When you leave your money in paypal, you have 2 options. Normally, its a non-interest bearing account, and what happens to that money is paypal actually deposits it INTO FDIC-insured bank accounts that it owns on your behalf. These accounts likely generate a small amount of interest that paypal keeps, but if paypal (or the backing bank for that matter) went bankrupt you would still be protected by FDIC Pass-Through Insurance from the backing bank.

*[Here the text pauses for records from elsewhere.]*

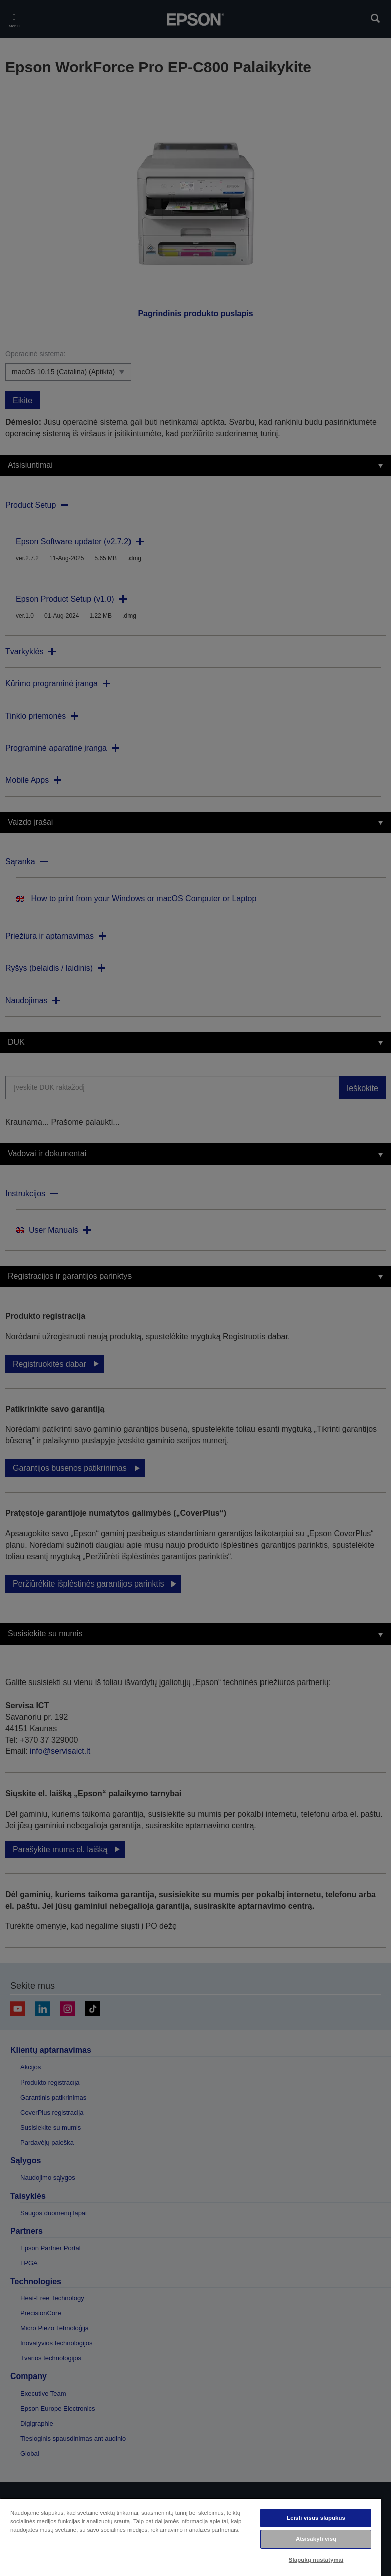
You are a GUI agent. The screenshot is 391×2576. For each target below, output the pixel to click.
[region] (190, 2537)
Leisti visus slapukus (316, 2518)
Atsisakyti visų (316, 2539)
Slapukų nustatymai (316, 2560)
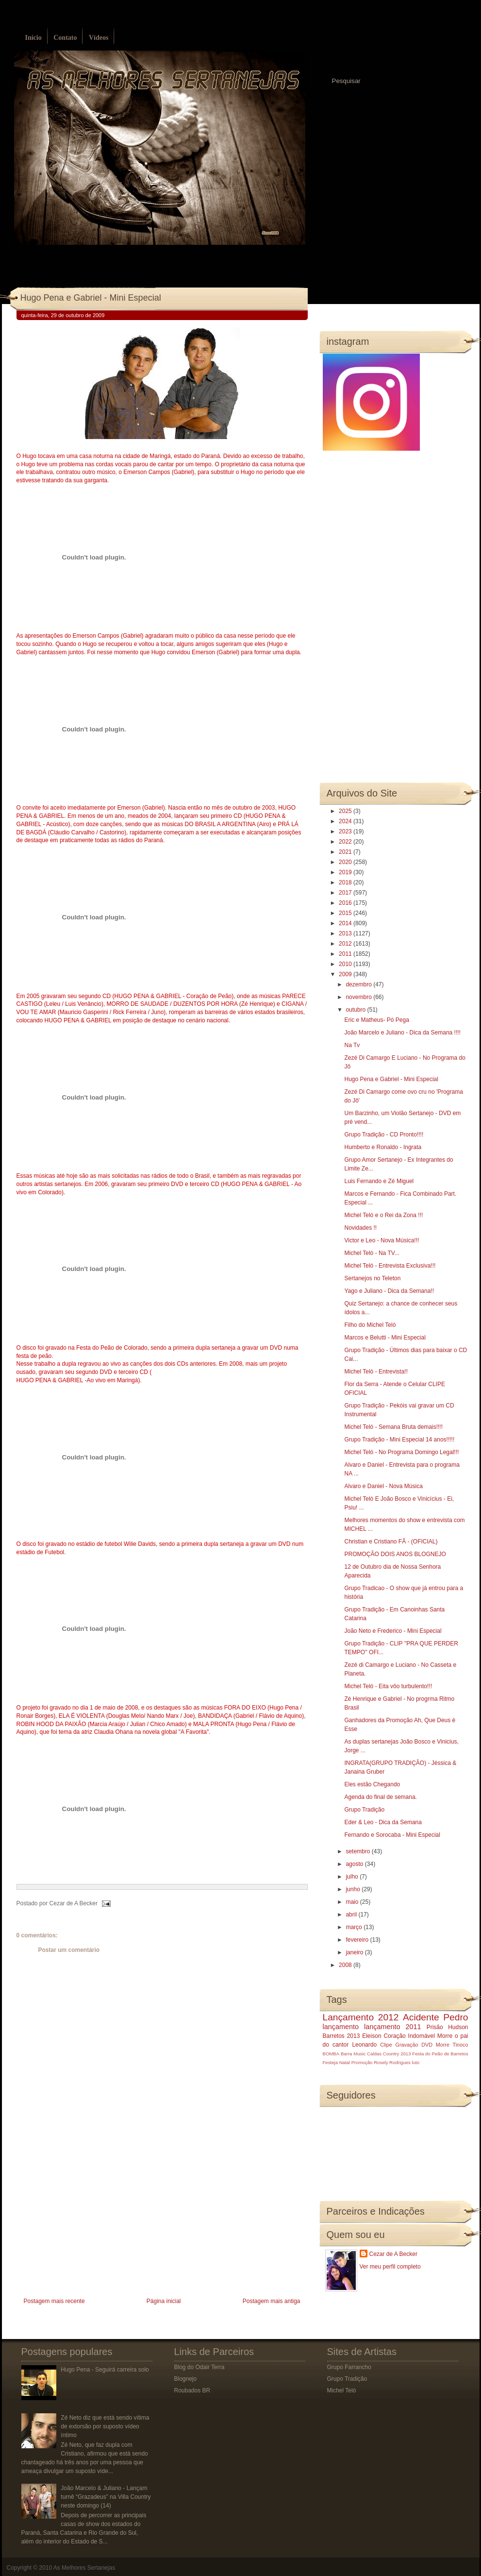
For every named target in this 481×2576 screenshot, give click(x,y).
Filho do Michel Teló (370, 1325)
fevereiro (358, 1939)
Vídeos (98, 37)
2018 (346, 882)
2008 (346, 1965)
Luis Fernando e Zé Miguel (379, 1181)
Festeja (330, 2062)
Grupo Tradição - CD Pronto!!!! (383, 1134)
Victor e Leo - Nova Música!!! (381, 1240)
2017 (346, 892)
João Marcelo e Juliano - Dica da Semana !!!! (402, 1032)
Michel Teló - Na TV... (371, 1253)
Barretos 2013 (341, 2036)
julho (353, 1876)
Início (33, 37)
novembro (359, 997)
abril (352, 1914)
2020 (346, 862)
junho (354, 1889)
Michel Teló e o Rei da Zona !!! (383, 1215)
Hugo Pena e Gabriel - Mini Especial (90, 298)
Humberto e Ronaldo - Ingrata (382, 1147)
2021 (346, 851)
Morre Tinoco (452, 2045)
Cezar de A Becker (393, 2254)
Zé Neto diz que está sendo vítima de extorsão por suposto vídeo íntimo (105, 2426)
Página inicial (164, 2301)
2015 (346, 913)
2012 (346, 943)
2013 (346, 933)
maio (353, 1901)
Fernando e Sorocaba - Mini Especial (392, 1834)
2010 (346, 964)
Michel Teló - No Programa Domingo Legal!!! (401, 1452)
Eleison (371, 2036)
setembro (358, 1851)
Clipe (386, 2045)
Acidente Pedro (435, 2017)
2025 (346, 811)
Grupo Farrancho (349, 2367)
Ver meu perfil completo (390, 2266)
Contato (65, 37)
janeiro (355, 1952)
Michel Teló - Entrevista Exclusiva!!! (389, 1265)
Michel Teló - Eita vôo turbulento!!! (388, 1686)
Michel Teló (341, 2390)
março (355, 1927)
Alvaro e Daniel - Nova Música (383, 1486)
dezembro (359, 984)
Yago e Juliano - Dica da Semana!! (389, 1291)
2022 (346, 841)
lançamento (341, 2027)
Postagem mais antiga (271, 2301)
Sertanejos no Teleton (372, 1278)
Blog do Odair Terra (199, 2367)
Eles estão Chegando (372, 1784)
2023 (346, 831)
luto (415, 2062)
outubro (356, 1009)
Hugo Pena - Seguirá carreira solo (105, 2369)
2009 (346, 974)
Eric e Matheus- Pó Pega (376, 1020)
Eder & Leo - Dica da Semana (382, 1822)
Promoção (362, 2062)
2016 (346, 902)
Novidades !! (360, 1227)
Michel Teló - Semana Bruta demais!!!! (393, 1427)
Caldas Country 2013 (389, 2053)
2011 (346, 953)
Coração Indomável (409, 2036)
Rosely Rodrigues (392, 2062)
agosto (355, 1864)
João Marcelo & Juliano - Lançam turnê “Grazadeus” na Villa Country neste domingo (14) (105, 2497)
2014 (346, 923)
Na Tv (352, 1045)
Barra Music (353, 2053)
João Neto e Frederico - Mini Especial (392, 1630)
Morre (444, 2036)
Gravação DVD (414, 2045)
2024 (346, 821)
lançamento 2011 (392, 2027)
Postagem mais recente (54, 2301)
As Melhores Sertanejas (84, 2567)
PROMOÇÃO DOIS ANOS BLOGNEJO (395, 1554)
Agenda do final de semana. (380, 1797)
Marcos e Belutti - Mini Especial (384, 1337)
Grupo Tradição (364, 1809)
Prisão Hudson (447, 2027)
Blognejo (185, 2378)
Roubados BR (192, 2390)
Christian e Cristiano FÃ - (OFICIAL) (390, 1541)
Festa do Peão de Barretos (440, 2053)
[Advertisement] (89, 2227)
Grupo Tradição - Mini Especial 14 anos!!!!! (399, 1439)
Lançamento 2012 (361, 2017)
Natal (344, 2062)
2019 (346, 872)
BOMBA (331, 2053)
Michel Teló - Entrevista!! (376, 1371)
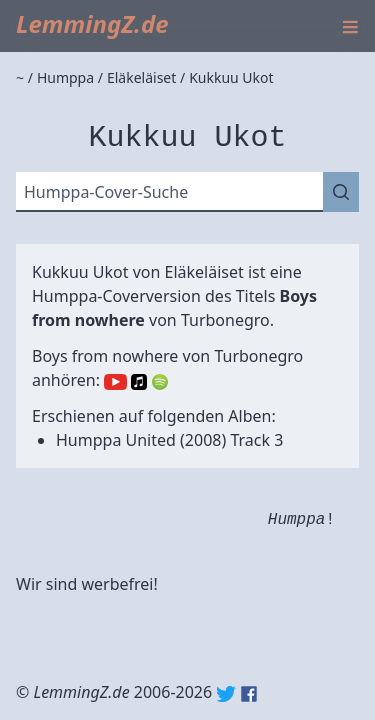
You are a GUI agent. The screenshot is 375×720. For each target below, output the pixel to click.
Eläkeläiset (204, 272)
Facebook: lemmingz (249, 694)
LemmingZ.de (92, 23)
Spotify (160, 382)
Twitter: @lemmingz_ (226, 694)
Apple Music (139, 382)
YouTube (115, 382)
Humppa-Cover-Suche (106, 192)
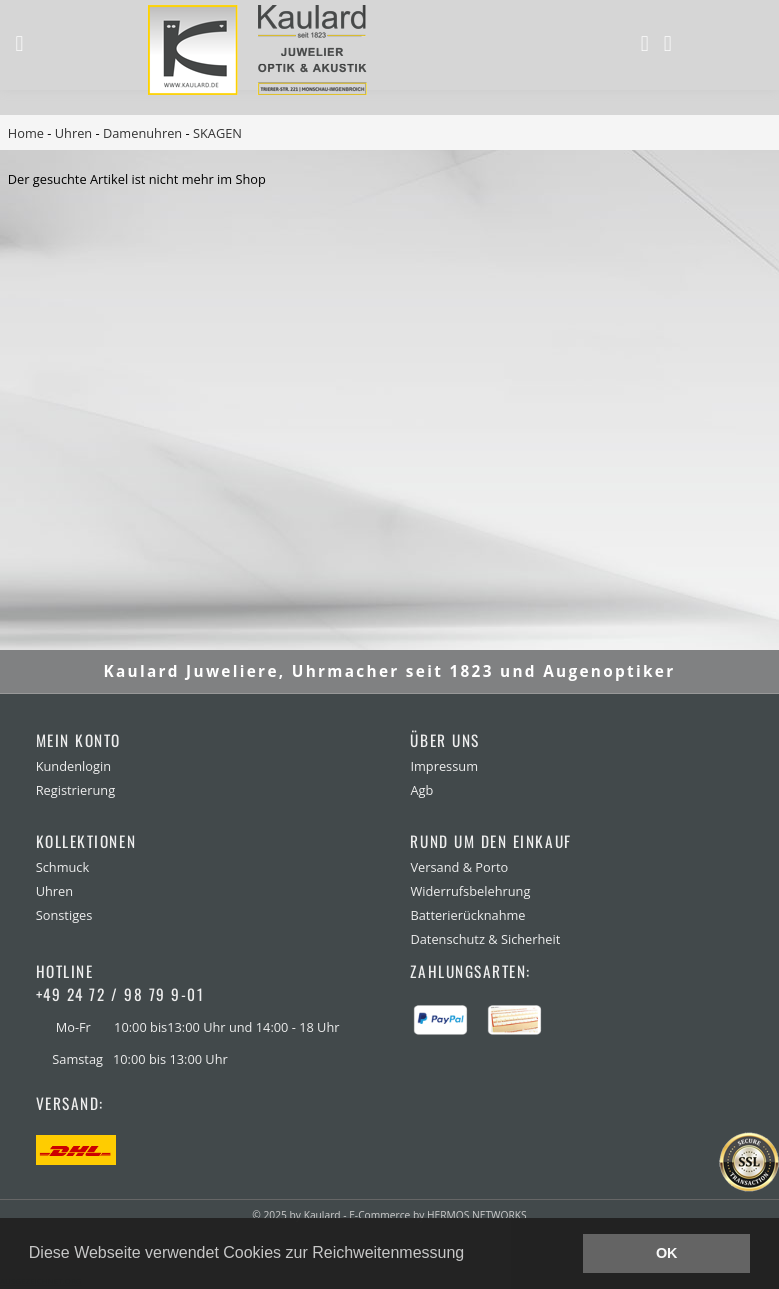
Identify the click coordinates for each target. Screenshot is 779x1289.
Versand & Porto (459, 867)
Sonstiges (64, 915)
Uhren (73, 133)
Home (26, 133)
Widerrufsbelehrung (470, 891)
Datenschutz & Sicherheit (485, 939)
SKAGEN (217, 133)
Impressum (444, 766)
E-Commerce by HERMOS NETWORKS (437, 1215)
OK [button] (667, 1253)
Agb (421, 790)
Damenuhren (142, 133)
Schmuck (63, 867)
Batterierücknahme (467, 915)
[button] (472, 1255)
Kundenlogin (73, 766)
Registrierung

If you're curious, here is the list of banks paypal puts those deposits in: Bank of America, Citibank, HSBC Bank USA, RBS Citizens Bank, and Wells Fargo Bank

Your other option is to put the money into a "PayPal Fund". This bears interest directly from paypal, but is NOT FDIC insured. If they went bankrupt your money in that fund would be at risk as you're implying.

That doesn't in any way make paypal a ponzi scheme though, because for the "PayPal Fund" accounts, they are CLEARLY stating it is a non-insured interest-bearing account you invest in at your own risk, and the NORMAL way they hold your money is via FDIC-Insured banks unless you request the Fund option.

These poker sites were saying "We've got your money, its not invested, its not leveraged, it bears no interest, we are just HOLDING it for you" ... and that was NOT true, they were spending it with no plans to ever recoup the money aside from getting new players to deposit new money to cover withdrawals. That's a Ponzi Scheme.

RE: Full Tilt
By animekenji on 9/23/2011 6:56:00 AM , Rating: 2
Paypal closed their money market fund. You don't get interest from them any more.

RE: Full Tilt
By animekenji on 9/23/2011 7:16:48 AM , Rating: 2
Oh, and one more thing, if that is what Paypal is doing then they are violating the law. You are not allowed to pool funds belonging to lots of people into a single account because of how easy it makes money laundering. The government has to be able to access bank records and see who has money in the bank. If they access the bank records all they see is Paypal's name and not the names of the people who have money with them. Someone could put dirty money into a Paypal account in one part of the world, transfer it to someone else, and then that person can withdraw the money on the other side of the world without a paper trail because the money remained in Paypal's bank account the entire time.

RE: Full Tilt
By animekenji on 9/21/11, Rating: 0
RE: Full Tilt
By johnsonx on 9/21/2011 12:07:08 PM , Rating: 2
the slaughterhouse truck will come for the rest of us; the piggies feeding at the trough have nothing to worry about.

RE: Full Tilt
By animekenji on 9/23/2011 7:07:14 AM , Rating: 2
ANYONE receiving a check from the government is feeding at the trough.That includes government contractors, politicians, farmers receiving subsidies, welfare recipients, people on food stamps, or any other form of government assistance or largesse.